» Problem to solve: Exactly the lines below from the line with "einem Schuss Werbung*" through the line with "weerkanten van die vouwe. En dan" must make up the answer, both ends included and pictures left out.

Source data
::::
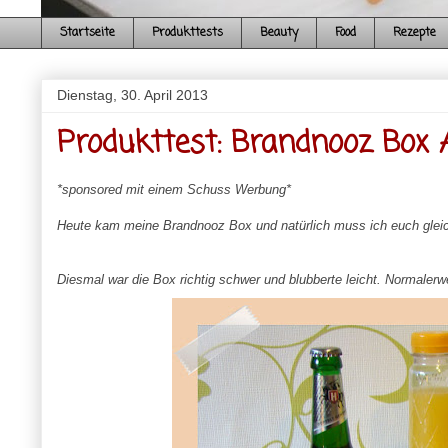
Startseite
Produkttests
Beauty
Food
Rezepte
Dienstag, 30. April 2013
Produkttest: Brandnooz Box A
*sponsored mit einem Schuss Werbung*
Heute kam meine Brandnooz Box und natürlich muss ich euch gleich
Diesmal war die Box richtig schwer und blubberte leicht. Normalerwei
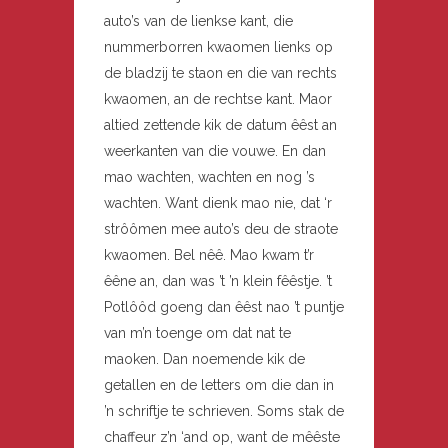
auto’s van de lienkse kant, die
nummerborren kwaomen lienks op
de bladzij te staon en die van rechts
kwaomen, an de rechtse kant. Maor
altied zettende kik de datum êêst an
weerkanten van die vouwe. En dan
mao wachten, wachten en nog ’s
wachten. Want dienk mao nie, dat ‘r
strôômen mee auto’s deu de straote
kwaomen. Bel nêê. Mao kwam t’r
êêne an, dan was ’t ’n klein fêêstje. ’t
Potlôôd goeng dan êêst nao ’t puntje
van m’n toenge om dat nat te
maoken. Dan noemende kik de
getallen en de letters om die dan in
’n schriftje te schrieven. Soms stak de
chaffeur z’n ‘and op, want de mêêste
::::
» Output of the task:
*sponsored mit einem Schuss Werbung*
Heute kam meine Brandnooz Box und natürlich muss ich euch gleich
Diesmal war die Box richtig schwer und blubberte leicht. Normalerwei
auto’s van de lienkse kant, die
nummerborren kwaomen lienks op
de bladzij te staon en die van rechts
kwaomen, an de rechtse kant. Maor
altied zettende kik de datum êêst an
weerkanten van die vouwe. En dan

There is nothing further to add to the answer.